Hunger (Gone Series Book 2)

Title: Hunger

Author: Michael Grant
Illustrator: -----
Genre: Science Fiction
Age: 12-14
Pages: 590 (paperback)
Publisher: HarperCollins

**This is the 2nd book in the series, if you haven't read the review for the first book click Here

        Now that the Fayz is here to stay, real life problems have been thrown onto the leaders of the community. Their society is dispersed, food is scarce, and a group of rebel humans wants to take over and destroy anyone with powers. Although these problems are child's-play compared to what the "darkness" has planned for them. In order to survive the Fayz, Sam Temple and his buddies must work together and pray that it will all be over soon.

        Hunger is a great name for this novel. I enjoy how Mr. Grant usually names his novels after main events in the book and it sort of gives a reader an idea about what could happen before actually taking a peek inside. Also, I knew that at some point in this series the food would be gone and they'd have to do something about it. I'm very happy that it was actually brought up because some books don't take into account every detail and sometimes big things like "how do they get their food" or "When do they actually sleep" aren't answered. This brings a more realistic aspect to a book and I raise my hat to Michael Grant for that.

        The plot is still very well thought out and the book is quite fast-paced. One thing that was interesting was that Hunger contains many events and conflicts that need to be solved. Thus, creating diversity while reading. Many novels focus on one event, whether it be "saving the princess" or "defeating an evil king." Hunger is filled with conflicts, while some are more interesting than others, they are always entertaining.
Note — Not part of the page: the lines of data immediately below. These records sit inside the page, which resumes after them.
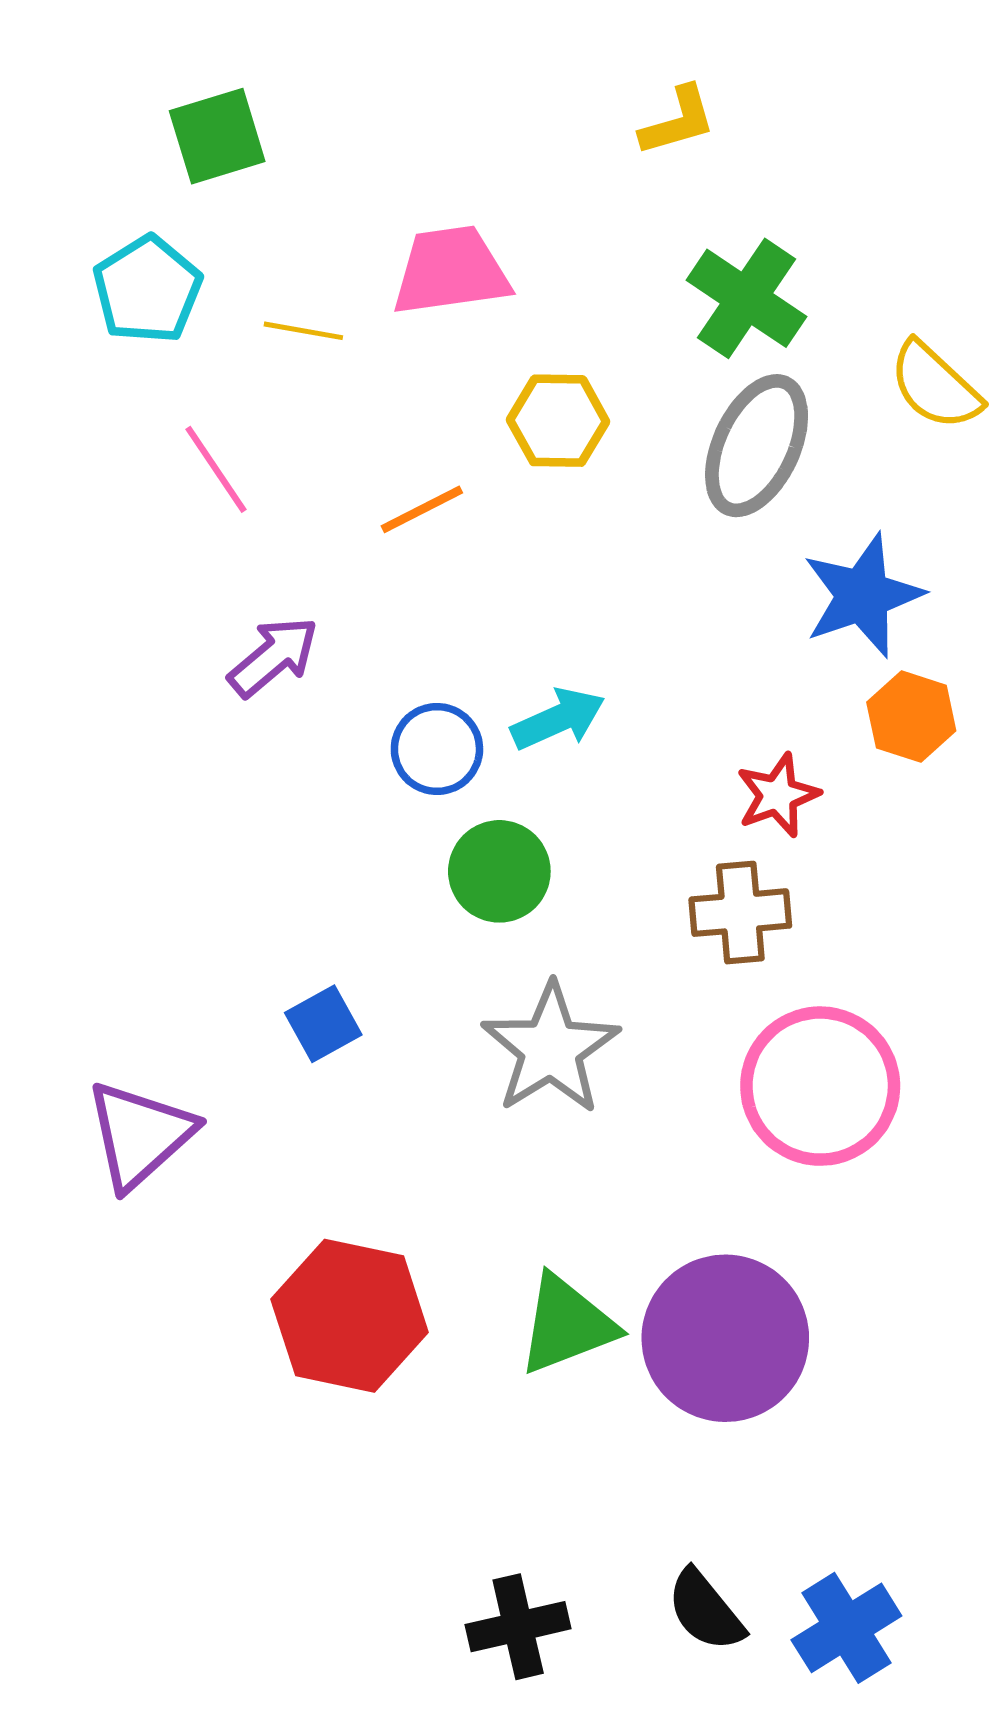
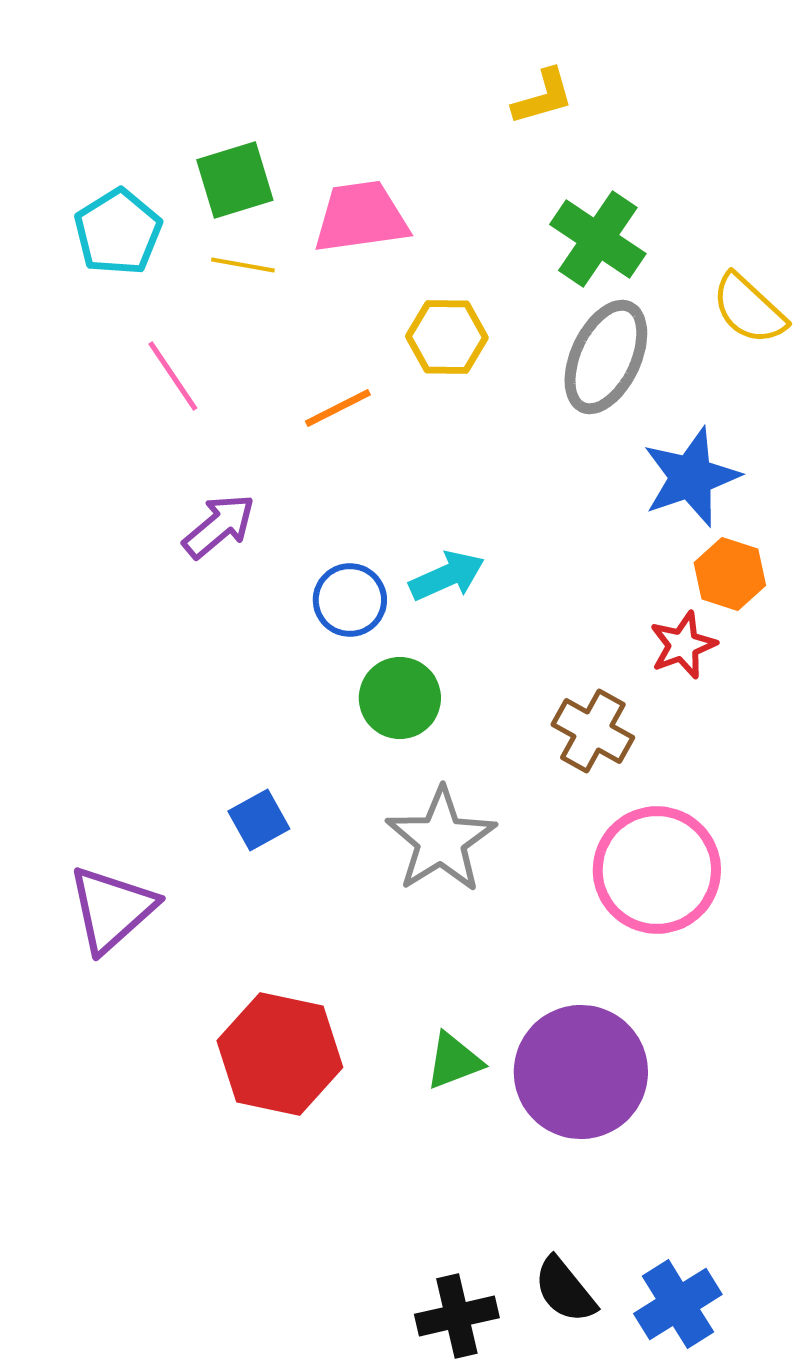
green square: (217, 136) -> (235, 180), moved
red star: (778, 795) -> (683, 645), moved
brown cross: (740, 913) -> (593, 731), turned 34
green triangle: (567, 1325) -> (454, 1061), size x0.7
black cross: (518, 1627) -> (457, 1316), moved

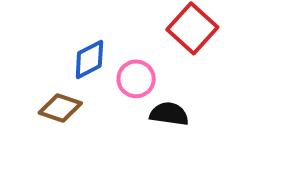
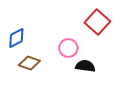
blue diamond: (89, 59) -> (16, 38), moved

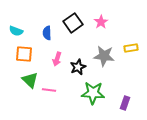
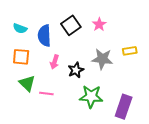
cyan semicircle: (16, 31) -> (20, 28), moved
blue semicircle: (47, 33) -> (44, 36), size x1.5
purple rectangle: (125, 103) -> (124, 107), size x1.6

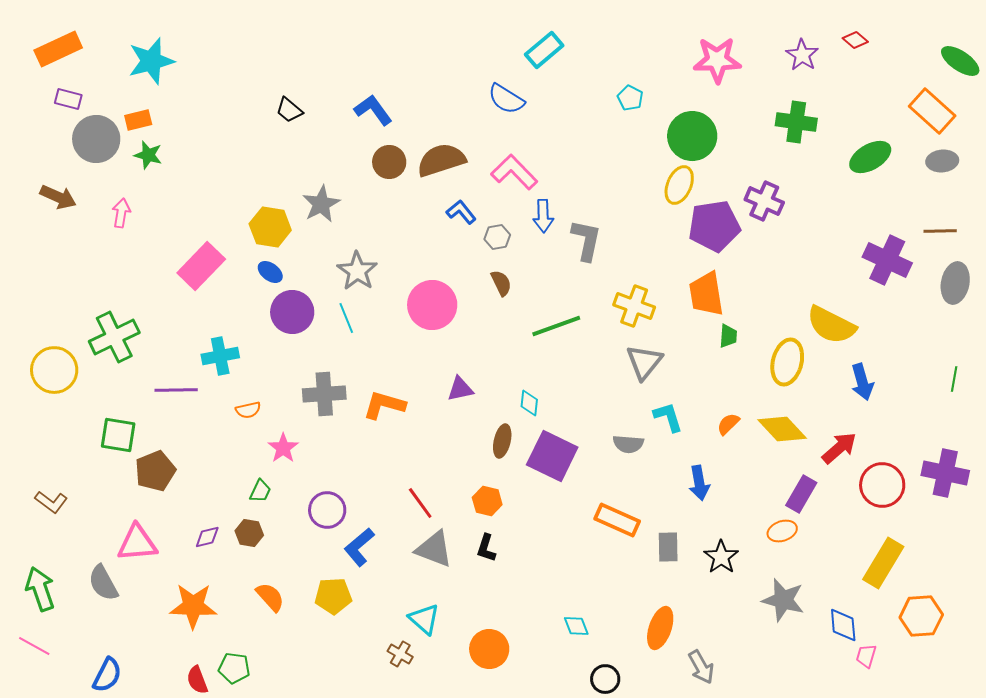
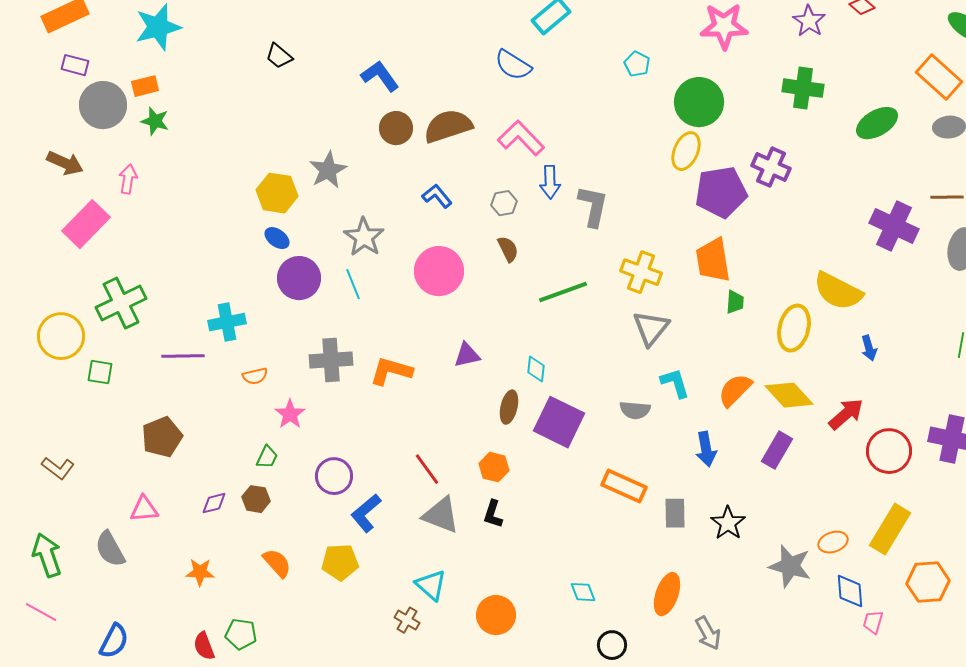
black trapezoid: (289, 110) -> (279, 56), moved
blue L-shape: (461, 212) -> (437, 196), moved
pink rectangle: (201, 266) -> (86, 224), moved
blue arrow: (862, 382) -> (869, 348), size x0.7
orange semicircle: (728, 424) -> (735, 390), size x1.5
green square: (118, 435) -> (100, 372), moved, size x0.7
purple rectangle: (801, 494) -> (777, 450), moved
orange ellipse: (782, 531) -> (833, 542), moved
pink triangle: (137, 543) -> (144, 509), size x0.7
orange star: (193, 606) -> (200, 572), size x0.6

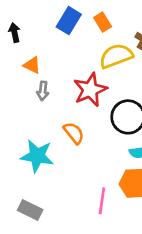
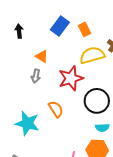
orange triangle: (32, 65) -> (42, 56), moved

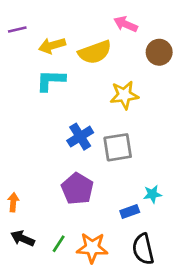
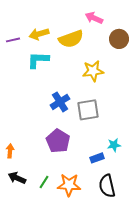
purple line: (17, 29) -> (13, 40), moved

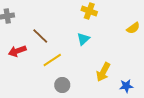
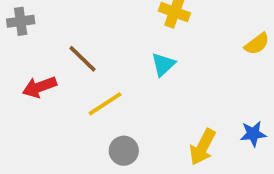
yellow arrow: (103, 72) -> (203, 147), moved
blue star: (126, 86) -> (253, 134), moved

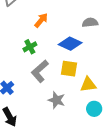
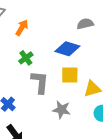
orange arrow: (41, 20) -> (22, 28), moved
gray L-shape: (40, 71) -> (40, 82), turned 145

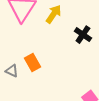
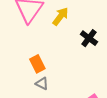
gray triangle: (12, 71) -> (42, 84), moved

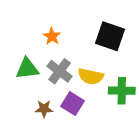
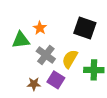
green triangle: (27, 69) -> (21, 40), moved
yellow semicircle: (91, 76) -> (70, 59), turned 108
        One of the interesting things of this series is that at every beginning of every chapter it has a time. For example: 120 hours, 12 minutes. As you go through the book the time goes down further and further until there's no more. At that point the book is over. Instead of saying 3 days later at the beginning of a chapter the author just uses his time method and takes off 72 hours off at the beginning of the next chapter.

        Since the fayz is basically a society of teens and children the novel revolves around a large number of characters and their lives. Of course this is a great way of showing different perspectives but when it comes to characterization there's just so much someone can do with that many characters. That's the downfall of a big society.

The Gone series has successfully amazed me once more and I can't wait to read the next ones. A must to read!